[Dataset entries]
───

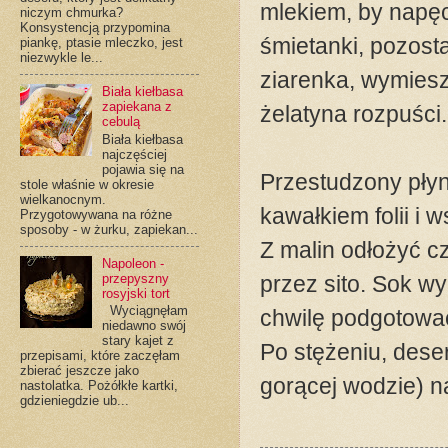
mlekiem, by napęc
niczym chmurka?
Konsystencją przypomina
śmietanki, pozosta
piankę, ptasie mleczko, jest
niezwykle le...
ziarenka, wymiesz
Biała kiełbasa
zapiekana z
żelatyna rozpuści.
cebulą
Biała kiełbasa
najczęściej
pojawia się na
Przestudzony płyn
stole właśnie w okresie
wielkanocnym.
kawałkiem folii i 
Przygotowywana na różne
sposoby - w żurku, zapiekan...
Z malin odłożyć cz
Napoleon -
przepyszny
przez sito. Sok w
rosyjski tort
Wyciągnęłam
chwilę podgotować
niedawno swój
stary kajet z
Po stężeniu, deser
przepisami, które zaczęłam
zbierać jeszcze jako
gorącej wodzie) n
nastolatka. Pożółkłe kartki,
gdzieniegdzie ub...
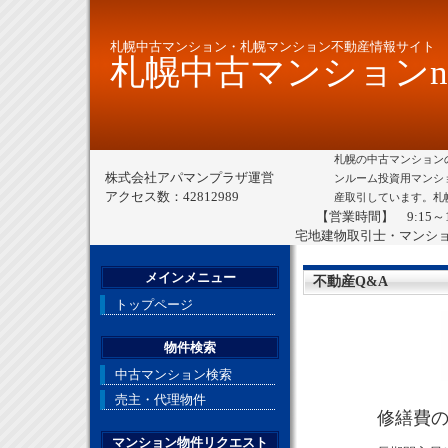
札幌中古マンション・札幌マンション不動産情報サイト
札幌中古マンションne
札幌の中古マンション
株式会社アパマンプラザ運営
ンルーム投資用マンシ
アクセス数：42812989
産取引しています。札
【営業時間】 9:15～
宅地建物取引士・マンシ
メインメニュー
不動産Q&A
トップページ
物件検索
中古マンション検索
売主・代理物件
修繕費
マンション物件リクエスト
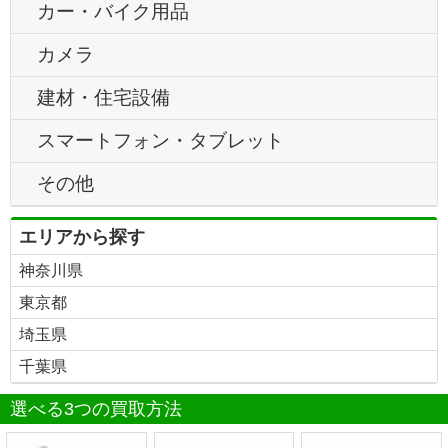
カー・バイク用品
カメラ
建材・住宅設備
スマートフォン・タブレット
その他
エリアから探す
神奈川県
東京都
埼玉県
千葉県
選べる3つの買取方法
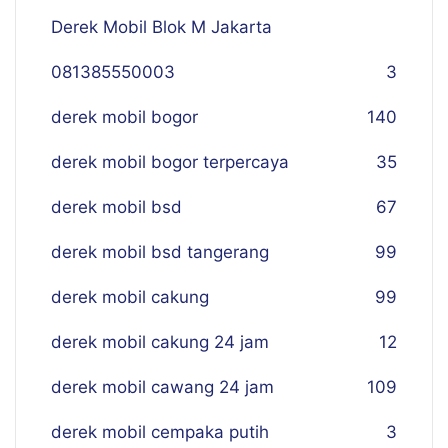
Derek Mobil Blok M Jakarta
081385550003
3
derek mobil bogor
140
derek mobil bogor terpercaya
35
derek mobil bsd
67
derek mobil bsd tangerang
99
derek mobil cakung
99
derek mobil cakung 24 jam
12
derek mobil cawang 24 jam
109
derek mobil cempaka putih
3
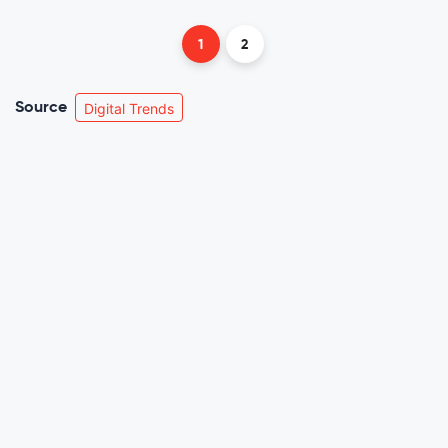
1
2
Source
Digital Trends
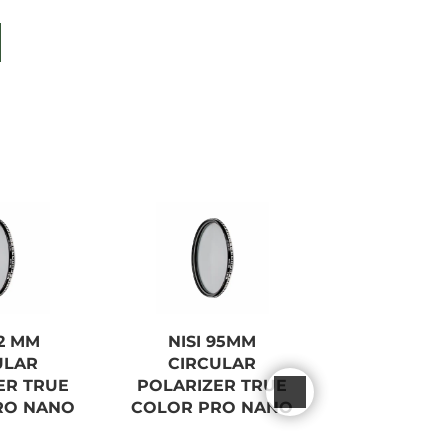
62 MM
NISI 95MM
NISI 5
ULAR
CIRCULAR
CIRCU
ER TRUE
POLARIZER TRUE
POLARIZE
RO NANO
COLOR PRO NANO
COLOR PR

───

> [WHAT TO PRODUCE] Each record above should be duplicated word for word, with no pictures included.

> [SOLUTION FOR THIS EXERCISE]
mlekiem, by napęc
niczym chmurka?
Konsystencją przypomina
śmietanki, pozosta
piankę, ptasie mleczko, jest
niezwykle le...
ziarenka, wymiesz
Biała kiełbasa
zapiekana z
żelatyna rozpuści.
cebulą
Biała kiełbasa
najczęściej
pojawia się na
Przestudzony płyn
stole właśnie w okresie
wielkanocnym.
kawałkiem folii i 
Przygotowywana na różne
sposoby - w żurku, zapiekan...
Z malin odłożyć cz
Napoleon -
przepyszny
przez sito. Sok w
rosyjski tort
Wyciągnęłam
chwilę podgotować
niedawno swój
stary kajet z
Po stężeniu, deser
przepisami, które zaczęłam
zbierać jeszcze jako
gorącej wodzie) n
nastolatka. Pożółkłe kartki,
gdzieniegdzie ub...
札幌中古マンション・札幌マンション不動産情報サイト
札幌中古マンションne
札幌の中古マンション
株式会社アパマンプラザ運営
ンルーム投資用マンシ
アクセス数：42812989
産取引しています。札
【営業時間】 9:15～
宅地建物取引士・マンシ
メインメニュー
不動産Q&A
トップページ
物件検索
中古マンション検索
売主・代理物件
修繕費
マンション物件リクエスト
カー・バイク用品
カメラ
建材・住宅設備
スマートフォン・タブレット
その他
エリアから探す
神奈川県
東京都
埼玉県
千葉県
選べる3つの買取方法
Derek Mobil Blok M Jakarta
081385550003
3
derek mobil bogor
140
derek mobil bogor terpercaya
35
derek mobil bsd
67
derek mobil bsd tangerang
99
derek mobil cakung
99
derek mobil cakung 24 jam
12
derek mobil cawang 24 jam
109
derek mobil cempaka putih
3
1
2
Source
Digital Trends
62 MM
NISI 95MM
NISI 5
ULAR
CIRCULAR
CIRCU
ER TRUE
POLARIZER TRUE
POLARIZE
RO NANO
COLOR PRO NANO
COLOR PR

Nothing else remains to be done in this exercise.